**Assignment:** Would you transcribe the records word for word, please?

[Transcribed page contents]

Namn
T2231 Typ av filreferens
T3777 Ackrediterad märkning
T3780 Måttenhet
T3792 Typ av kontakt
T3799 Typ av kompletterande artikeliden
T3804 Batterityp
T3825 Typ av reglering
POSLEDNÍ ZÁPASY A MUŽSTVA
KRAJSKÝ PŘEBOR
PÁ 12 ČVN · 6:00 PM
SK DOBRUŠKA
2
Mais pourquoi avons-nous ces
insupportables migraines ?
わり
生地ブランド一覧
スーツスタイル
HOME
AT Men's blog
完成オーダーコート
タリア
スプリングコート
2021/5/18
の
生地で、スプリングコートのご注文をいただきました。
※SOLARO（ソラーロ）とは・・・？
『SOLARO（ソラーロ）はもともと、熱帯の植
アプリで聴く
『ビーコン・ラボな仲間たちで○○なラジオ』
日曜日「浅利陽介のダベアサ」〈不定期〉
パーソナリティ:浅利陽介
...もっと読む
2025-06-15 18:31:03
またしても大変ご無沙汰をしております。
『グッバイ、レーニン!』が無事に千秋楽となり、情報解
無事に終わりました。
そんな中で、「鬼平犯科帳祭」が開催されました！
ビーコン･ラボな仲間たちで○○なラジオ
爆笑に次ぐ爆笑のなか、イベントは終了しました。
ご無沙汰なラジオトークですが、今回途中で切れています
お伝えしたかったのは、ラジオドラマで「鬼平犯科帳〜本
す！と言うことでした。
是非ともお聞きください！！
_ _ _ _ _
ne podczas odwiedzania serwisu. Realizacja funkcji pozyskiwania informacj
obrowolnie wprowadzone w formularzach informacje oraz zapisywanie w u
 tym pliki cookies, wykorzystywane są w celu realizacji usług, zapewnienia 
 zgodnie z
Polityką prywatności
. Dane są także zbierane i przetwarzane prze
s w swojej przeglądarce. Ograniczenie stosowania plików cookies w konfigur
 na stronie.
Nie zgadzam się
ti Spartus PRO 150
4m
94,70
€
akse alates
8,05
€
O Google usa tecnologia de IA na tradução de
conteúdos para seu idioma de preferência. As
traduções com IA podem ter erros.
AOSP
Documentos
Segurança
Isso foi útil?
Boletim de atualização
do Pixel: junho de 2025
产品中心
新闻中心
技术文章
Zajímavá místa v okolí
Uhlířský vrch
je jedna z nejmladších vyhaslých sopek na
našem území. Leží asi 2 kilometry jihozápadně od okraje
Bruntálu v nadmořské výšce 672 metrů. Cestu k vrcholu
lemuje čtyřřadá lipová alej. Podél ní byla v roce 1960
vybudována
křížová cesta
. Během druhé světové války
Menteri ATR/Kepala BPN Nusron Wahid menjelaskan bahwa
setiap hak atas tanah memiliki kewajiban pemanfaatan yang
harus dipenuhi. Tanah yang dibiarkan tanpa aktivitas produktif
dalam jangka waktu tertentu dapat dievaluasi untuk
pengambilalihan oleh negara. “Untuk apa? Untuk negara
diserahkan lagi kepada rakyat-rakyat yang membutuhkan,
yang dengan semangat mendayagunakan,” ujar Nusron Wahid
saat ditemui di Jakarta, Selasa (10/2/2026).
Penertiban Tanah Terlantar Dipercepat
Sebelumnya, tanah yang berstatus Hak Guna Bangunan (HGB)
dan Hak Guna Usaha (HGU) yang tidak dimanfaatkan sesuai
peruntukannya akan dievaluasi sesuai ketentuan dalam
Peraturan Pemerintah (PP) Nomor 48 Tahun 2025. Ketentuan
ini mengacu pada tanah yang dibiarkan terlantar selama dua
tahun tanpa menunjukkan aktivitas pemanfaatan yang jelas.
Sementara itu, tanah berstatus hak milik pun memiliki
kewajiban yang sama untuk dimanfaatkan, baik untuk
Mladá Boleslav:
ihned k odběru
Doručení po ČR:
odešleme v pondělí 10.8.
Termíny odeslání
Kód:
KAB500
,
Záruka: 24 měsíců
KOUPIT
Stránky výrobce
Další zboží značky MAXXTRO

**Your solution:**
Namn
T2231 Typ av filreferens
T3777 Ackrediterad märkning
T3780 Måttenhet
T3792 Typ av kontakt
T3799 Typ av kompletterande artikeliden
T3804 Batterityp
T3825 Typ av reglering
POSLEDNÍ ZÁPASY A MUŽSTVA
KRAJSKÝ PŘEBOR
PÁ 12 ČVN · 6:00 PM
SK DOBRUŠKA
2
Mais pourquoi avons-nous ces
insupportables migraines ?
わり
生地ブランド一覧
スーツスタイル
HOME
AT Men's blog
完成オーダーコート
タリア
スプリングコート
2021/5/18
の
生地で、スプリングコートのご注文をいただきました。
※SOLARO（ソラーロ）とは・・・？
『SOLARO（ソラーロ）はもともと、熱帯の植
アプリで聴く
『ビーコン・ラボな仲間たちで○○なラジオ』
日曜日「浅利陽介のダベアサ」〈不定期〉
パーソナリティ:浅利陽介
...もっと読む
2025-06-15 18:31:03
またしても大変ご無沙汰をしております。
『グッバイ、レーニン!』が無事に千秋楽となり、情報解
無事に終わりました。
そんな中で、「鬼平犯科帳祭」が開催されました！
ビーコン･ラボな仲間たちで○○なラジオ
爆笑に次ぐ爆笑のなか、イベントは終了しました。
ご無沙汰なラジオトークですが、今回途中で切れています
お伝えしたかったのは、ラジオドラマで「鬼平犯科帳〜本
す！と言うことでした。
是非ともお聞きください！！
_ _ _ _ _
ne podczas odwiedzania serwisu. Realizacja funkcji pozyskiwania informacj
obrowolnie wprowadzone w formularzach informacje oraz zapisywanie w u
 tym pliki cookies, wykorzystywane są w celu realizacji usług, zapewnienia 
 zgodnie z
Polityką prywatności
. Dane są także zbierane i przetwarzane prze
s w swojej przeglądarce. Ograniczenie stosowania plików cookies w konfigur
 na stronie.
Nie zgadzam się
ti Spartus PRO 150
4m
94,70
€
akse alates
8,05
€
O Google usa tecnologia de IA na tradução de
conteúdos para seu idioma de preferência. As
traduções com IA podem ter erros.
AOSP
Documentos
Segurança
Isso foi útil?
Boletim de atualização
do Pixel: junho de 2025
产品中心
新闻中心
技术文章
Zajímavá místa v okolí
Uhlířský vrch
je jedna z nejmladších vyhaslých sopek na
našem území. Leží asi 2 kilometry jihozápadně od okraje
Bruntálu v nadmořské výšce 672 metrů. Cestu k vrcholu
lemuje čtyřřadá lipová alej. Podél ní byla v roce 1960
vybudována
křížová cesta
. Během druhé světové války
Menteri ATR/Kepala BPN Nusron Wahid menjelaskan bahwa
setiap hak atas tanah memiliki kewajiban pemanfaatan yang
harus dipenuhi. Tanah yang dibiarkan tanpa aktivitas produktif
dalam jangka waktu tertentu dapat dievaluasi untuk
pengambilalihan oleh negara. “Untuk apa? Untuk negara
diserahkan lagi kepada rakyat-rakyat yang membutuhkan,
yang dengan semangat mendayagunakan,” ujar Nusron Wahid
saat ditemui di Jakarta, Selasa (10/2/2026).
Penertiban Tanah Terlantar Dipercepat
Sebelumnya, tanah yang berstatus Hak Guna Bangunan (HGB)
dan Hak Guna Usaha (HGU) yang tidak dimanfaatkan sesuai
peruntukannya akan dievaluasi sesuai ketentuan dalam
Peraturan Pemerintah (PP) Nomor 48 Tahun 2025. Ketentuan
ini mengacu pada tanah yang dibiarkan terlantar selama dua
tahun tanpa menunjukkan aktivitas pemanfaatan yang jelas.
Sementara itu, tanah berstatus hak milik pun memiliki
kewajiban yang sama untuk dimanfaatkan, baik untuk
Mladá Boleslav:
ihned k odběru
Doručení po ČR:
odešleme v pondělí 10.8.
Termíny odeslání
Kód:
KAB500
,
Záruka: 24 měsíců
KOUPIT
Stránky výrobce
Další zboží značky MAXXTRO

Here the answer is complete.